Record set.
<<<<

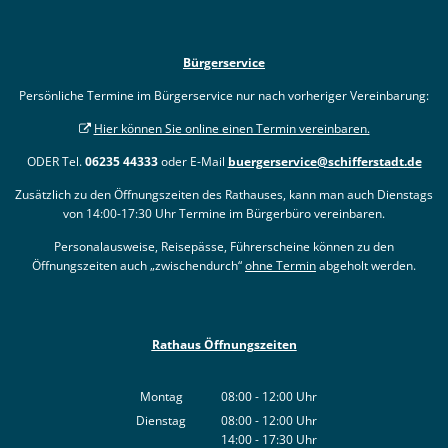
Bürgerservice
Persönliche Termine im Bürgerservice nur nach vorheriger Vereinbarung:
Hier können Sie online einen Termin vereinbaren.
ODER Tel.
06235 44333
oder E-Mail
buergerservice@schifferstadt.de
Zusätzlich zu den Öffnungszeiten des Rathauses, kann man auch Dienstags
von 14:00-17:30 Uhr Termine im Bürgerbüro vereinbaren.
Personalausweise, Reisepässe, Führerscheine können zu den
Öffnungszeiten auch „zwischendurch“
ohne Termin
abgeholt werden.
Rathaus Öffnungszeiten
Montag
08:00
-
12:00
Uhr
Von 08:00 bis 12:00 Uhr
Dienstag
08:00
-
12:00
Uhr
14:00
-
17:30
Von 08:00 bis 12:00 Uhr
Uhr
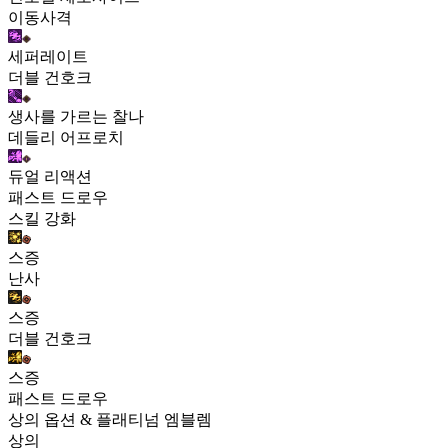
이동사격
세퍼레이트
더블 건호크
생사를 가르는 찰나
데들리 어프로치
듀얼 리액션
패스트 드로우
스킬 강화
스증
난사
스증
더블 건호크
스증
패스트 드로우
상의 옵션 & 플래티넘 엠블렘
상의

>>>>

When a line in the material above holds the word "Öffnungszeiten", copy that line.

Expected output.
Zusätzlich zu den Öffnungszeiten des Rathauses, kann man auch Dienstags
Öffnungszeiten auch „zwischendurch“
Rathaus Öffnungszeiten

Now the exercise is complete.